| Exercise instructions |
For the records that follow, please set down exactly the lines between the one holding "Locate an element on the screen. This" and the one holding "The height and width of the screenshot is (2576, 306).", inclusive, and only those.

[Data excerpts]
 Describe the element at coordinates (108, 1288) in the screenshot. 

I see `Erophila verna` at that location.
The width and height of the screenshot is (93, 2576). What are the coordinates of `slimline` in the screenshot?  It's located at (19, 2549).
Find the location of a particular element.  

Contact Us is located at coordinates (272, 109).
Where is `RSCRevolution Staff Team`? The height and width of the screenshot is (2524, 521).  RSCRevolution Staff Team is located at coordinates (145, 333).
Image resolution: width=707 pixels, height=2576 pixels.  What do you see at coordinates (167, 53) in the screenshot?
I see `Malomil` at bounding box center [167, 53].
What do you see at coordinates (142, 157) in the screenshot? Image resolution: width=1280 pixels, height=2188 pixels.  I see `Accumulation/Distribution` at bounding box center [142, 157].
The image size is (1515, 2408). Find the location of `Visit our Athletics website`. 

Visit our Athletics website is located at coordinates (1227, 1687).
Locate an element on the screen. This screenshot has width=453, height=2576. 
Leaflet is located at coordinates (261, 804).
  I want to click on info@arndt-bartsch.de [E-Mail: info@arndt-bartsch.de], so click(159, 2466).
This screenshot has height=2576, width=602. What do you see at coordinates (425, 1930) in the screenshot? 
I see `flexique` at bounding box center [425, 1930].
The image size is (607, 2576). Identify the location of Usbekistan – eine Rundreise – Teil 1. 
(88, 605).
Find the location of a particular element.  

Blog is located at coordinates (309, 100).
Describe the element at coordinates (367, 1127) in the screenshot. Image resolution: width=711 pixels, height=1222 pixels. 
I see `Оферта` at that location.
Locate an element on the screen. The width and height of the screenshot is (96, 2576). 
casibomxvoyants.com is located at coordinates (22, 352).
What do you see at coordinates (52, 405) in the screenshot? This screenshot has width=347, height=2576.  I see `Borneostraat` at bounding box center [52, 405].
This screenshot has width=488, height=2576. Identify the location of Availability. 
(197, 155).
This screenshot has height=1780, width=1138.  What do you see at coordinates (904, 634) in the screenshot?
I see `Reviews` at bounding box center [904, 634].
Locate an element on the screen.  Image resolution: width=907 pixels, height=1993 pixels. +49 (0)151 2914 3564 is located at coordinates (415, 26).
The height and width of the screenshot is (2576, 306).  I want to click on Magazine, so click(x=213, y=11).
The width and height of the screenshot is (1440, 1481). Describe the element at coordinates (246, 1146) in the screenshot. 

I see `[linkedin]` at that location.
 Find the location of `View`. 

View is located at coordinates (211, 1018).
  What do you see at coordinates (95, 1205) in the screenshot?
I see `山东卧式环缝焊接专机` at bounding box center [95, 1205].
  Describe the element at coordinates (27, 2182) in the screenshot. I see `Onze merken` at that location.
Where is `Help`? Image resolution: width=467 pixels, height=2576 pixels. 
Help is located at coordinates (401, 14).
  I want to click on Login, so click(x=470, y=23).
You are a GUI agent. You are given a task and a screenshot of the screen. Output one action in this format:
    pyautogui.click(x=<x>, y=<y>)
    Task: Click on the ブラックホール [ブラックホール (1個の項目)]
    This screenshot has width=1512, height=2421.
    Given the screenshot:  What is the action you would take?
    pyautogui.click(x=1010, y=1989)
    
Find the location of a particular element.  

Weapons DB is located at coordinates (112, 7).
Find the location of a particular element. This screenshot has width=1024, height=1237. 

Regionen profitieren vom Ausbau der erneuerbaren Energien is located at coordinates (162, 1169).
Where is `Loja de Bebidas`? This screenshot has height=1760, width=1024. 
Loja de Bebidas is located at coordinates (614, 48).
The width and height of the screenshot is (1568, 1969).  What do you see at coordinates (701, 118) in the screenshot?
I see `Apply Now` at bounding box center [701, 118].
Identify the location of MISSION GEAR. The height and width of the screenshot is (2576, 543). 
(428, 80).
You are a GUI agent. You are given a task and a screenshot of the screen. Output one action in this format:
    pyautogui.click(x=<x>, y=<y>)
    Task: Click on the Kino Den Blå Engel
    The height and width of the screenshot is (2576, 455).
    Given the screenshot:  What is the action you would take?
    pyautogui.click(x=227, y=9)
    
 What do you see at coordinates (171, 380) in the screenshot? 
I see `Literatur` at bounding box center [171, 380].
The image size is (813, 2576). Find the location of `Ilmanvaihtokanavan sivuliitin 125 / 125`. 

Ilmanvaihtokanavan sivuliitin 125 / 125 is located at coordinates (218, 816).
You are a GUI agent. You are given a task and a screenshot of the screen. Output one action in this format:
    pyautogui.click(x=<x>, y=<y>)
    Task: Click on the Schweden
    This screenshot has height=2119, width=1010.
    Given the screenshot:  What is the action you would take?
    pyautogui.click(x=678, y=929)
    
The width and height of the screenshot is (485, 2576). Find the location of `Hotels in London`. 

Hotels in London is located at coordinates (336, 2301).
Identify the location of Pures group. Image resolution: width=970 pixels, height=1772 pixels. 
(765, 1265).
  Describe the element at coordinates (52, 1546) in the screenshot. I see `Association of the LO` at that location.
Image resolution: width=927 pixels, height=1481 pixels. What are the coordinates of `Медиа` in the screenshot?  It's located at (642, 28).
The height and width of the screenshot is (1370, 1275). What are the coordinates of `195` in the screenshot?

| Solution for this task |
Locate an element on the screen. This screenshot has width=453, height=2576. 
Leaflet is located at coordinates (261, 804).
  I want to click on info@arndt-bartsch.de [E-Mail: info@arndt-bartsch.de], so click(159, 2466).
This screenshot has height=2576, width=602. What do you see at coordinates (425, 1930) in the screenshot? 
I see `flexique` at bounding box center [425, 1930].
The image size is (607, 2576). Identify the location of Usbekistan – eine Rundreise – Teil 1. 
(88, 605).
Find the location of a particular element.  

Blog is located at coordinates (309, 100).
Describe the element at coordinates (367, 1127) in the screenshot. Image resolution: width=711 pixels, height=1222 pixels. 
I see `Оферта` at that location.
Locate an element on the screen. The width and height of the screenshot is (96, 2576). 
casibomxvoyants.com is located at coordinates (22, 352).
What do you see at coordinates (52, 405) in the screenshot? This screenshot has width=347, height=2576.  I see `Borneostraat` at bounding box center [52, 405].
This screenshot has width=488, height=2576. Identify the location of Availability. 
(197, 155).
This screenshot has height=1780, width=1138.  What do you see at coordinates (904, 634) in the screenshot?
I see `Reviews` at bounding box center [904, 634].
Locate an element on the screen.  Image resolution: width=907 pixels, height=1993 pixels. +49 (0)151 2914 3564 is located at coordinates (415, 26).
The height and width of the screenshot is (2576, 306).  I want to click on Magazine, so click(x=213, y=11).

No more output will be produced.